PART XVIJURISDICTION AND PROCEDURE

Jurisdiction

164.—(1) In this Order “the court” means the High Court, a county court or a court of summary jurisdiction.

(2) Paragraph (1) is subject to the provision made by or under Schedule 7 and to any express provision as to the jurisdiction of any court made by any other provision of this Order.

(3) A court of summary jurisdiction shall not be competent to entertain any application, or make any order, involving the administration or application of—

(a)any property belonging to or held in trust for a child; or

(b)the income of any such property.

(4) A juvenile court (that is to say, a court of summary jurisdiction constituted in accordance with Schedule 2 to the Children and Young Persons Act (Northern Ireland) 1968)(1) sitting for the purpose of exercising any jurisdiction conferred by or under this Order may be known as a family proceedings court.

(5) Schedule 7 which makes provision, including provision for the Lord Chancellor to make orders, principally with respect to the jurisdiction of courts in proceedings under this Order, shall have effect.

Rules of court

165.—(1) An authority having power to make rules of court may make such provision for giving effect to—

(a)this Order;

(b)the provisions of any regulations or order made under this Order; or

(c)any amendment made by this Order in any other statutory provision,

as appears to that authority to be necessary or expedient.

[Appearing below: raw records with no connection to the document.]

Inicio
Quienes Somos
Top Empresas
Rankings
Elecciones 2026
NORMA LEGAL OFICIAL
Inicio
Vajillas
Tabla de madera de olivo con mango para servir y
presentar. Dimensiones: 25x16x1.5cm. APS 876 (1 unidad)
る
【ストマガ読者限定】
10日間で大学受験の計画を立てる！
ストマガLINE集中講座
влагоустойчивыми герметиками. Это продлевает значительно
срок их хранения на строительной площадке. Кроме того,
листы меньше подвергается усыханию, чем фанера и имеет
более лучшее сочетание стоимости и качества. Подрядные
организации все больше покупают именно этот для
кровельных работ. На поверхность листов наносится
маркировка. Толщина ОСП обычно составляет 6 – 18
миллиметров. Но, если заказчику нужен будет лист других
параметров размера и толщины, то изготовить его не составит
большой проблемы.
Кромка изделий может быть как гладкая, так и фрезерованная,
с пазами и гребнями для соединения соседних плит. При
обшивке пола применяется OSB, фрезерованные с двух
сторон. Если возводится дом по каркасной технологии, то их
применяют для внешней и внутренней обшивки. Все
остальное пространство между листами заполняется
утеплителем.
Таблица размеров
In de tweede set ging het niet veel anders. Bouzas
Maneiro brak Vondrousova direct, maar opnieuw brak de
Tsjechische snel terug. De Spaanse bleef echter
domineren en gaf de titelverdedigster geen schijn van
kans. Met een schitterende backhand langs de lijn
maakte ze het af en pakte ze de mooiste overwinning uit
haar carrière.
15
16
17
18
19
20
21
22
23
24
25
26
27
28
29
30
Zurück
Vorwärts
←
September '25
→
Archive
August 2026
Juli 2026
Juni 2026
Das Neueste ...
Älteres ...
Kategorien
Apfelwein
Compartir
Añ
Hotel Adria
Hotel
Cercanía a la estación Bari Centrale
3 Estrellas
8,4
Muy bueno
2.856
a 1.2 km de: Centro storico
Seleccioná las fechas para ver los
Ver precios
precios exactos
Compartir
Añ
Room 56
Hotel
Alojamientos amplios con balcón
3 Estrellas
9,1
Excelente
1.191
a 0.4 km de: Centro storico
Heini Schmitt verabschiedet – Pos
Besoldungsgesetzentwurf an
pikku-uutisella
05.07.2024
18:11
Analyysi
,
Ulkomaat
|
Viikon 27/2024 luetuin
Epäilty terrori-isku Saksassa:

(2) The rules may, in particular, make provision—

(a)with respect to the procedure to be followed in any relevant proceedings (including the manner in which any application is to be made or other proceedings commenced);

(b)as to the persons entitled to participate in any relevant proceedings, whether as parties to the proceedings or by being given the opportunity to make representations to the court;

(c)with respect to the documents and information to be furnished, and notices to be given, in connection with any relevant proceedings;

(d)applying (with or without modification) statutory provisions which govern proceedings brought on a complaint made to a court of summary jurisdiction to relevant proceedings in such a court brought otherwise than on a complaint or disapplying or modifying such statutory provisions in relation to relevant proceedings in a court of summary jurisdiction which would otherwise be brought on a complaint;

(e)with respect to preliminary hearings;

(f)for the service outside Northern Ireland, in such circumstances and in such manner as may be prescribed, of any notice of proceedings in a court of summary jurisdiction;

(g)for the exercise by a court of summary jurisdiction, in such circumstances as may be prescribed, of such powers as may be prescribed (even though a party to the proceedings in question is or resides outside Northern Ireland);

(h)enabling the court, in such circumstances as may be prescribed, to proceed on any application even though the respondent has not been given notice of the proceedings;

(i)authorising a resident magistrate or a member of a juvenile court panel to discharge the functions of a court of summary jurisdiction with respect to such relevant proceedings as may be prescribed;

(j)authorising a court of summary jurisdiction to order any of the parties to such relevant proceedings as may be prescribed, in such circumstances as may be prescribed, to pay the whole or part of the costs of all or any of the other parties.

(3) In paragraph (2)—

“notice of proceedings” means a summons or such other notice of proceedings as is required; and “given”, in relation to a summons, means “served”;

“prescribed” means prescribed by the rules; and

“relevant proceedings” means any application made, or proceedings brought, under any of the provisions mentioned in sub-paragraphs (a) to (c) of paragraph (1) and any part of such proceedings.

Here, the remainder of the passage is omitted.